カーターは考えに考えた末、医者の厚意をありがたく受ける事にした。カーターは片手を差し出した。
「私の名はカーター。空族の頭領をやっている。よろしく頼む。」
「私の名はホエン・サンダーと申します。」
にこやかに挨拶し二人は固い握手を交わした。
カーターが皆に事情を話すと皆も快くホエンを迎え入れた。ホエンがどれくらいここに居てくれるか分からない。明日にでも姿を消してしまうかもしれない。それでもここに居る間、少しでも多くの仲間を診てくれるならこんな嬉しい事はなかった。ホエンはたった一日で空族からの信頼を得たのだ。

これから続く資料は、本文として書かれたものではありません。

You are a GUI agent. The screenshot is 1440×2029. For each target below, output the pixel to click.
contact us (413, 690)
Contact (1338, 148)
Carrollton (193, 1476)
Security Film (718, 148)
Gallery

ホエンは怪我や病気をしている者だけでなく元気でピンピンしている者も念のためといって診察をした。医者に診てもらう行為など皆生まれて初めての事でなんとも照れくさい。ぎこちない態度で診察してもらう。だがそれと同時にとても幸せな気持ちになった。安心感、これは空族が長年忘れていたものであった。ルリ、ナビス、トーマス、ジム、ルシアetc・・・。一日で何人もの空族を見て回りその度に皆からありがとうと感謝される。ホエンにとってそれが何ものにも代えがたい喜びであった。
人間が空族にしてきた酷い仕打ちは噂で聞いたことがある。だからこそ空族の助けがしたかった。それで人間が犯した罪が消えるわけではないけれど少しでも軽くなるなら・・・。
ホエンは次にカーターの所へ向かった。カーターのすぐ隣にはサラとシュンケがいた。空族の長老であるおばば様もいる。
「私はどこも悪くない。それよりも他の者を診てくれ。」
断るカーターを押し切り無理矢理診察をする。さすが空族の頭領、見た目通りの屈強さ。この丈夫さはたいしたものだ。次にシュンケを診察する。幼いながらも器の大きさを思わせる好奇心旺盛の瞳。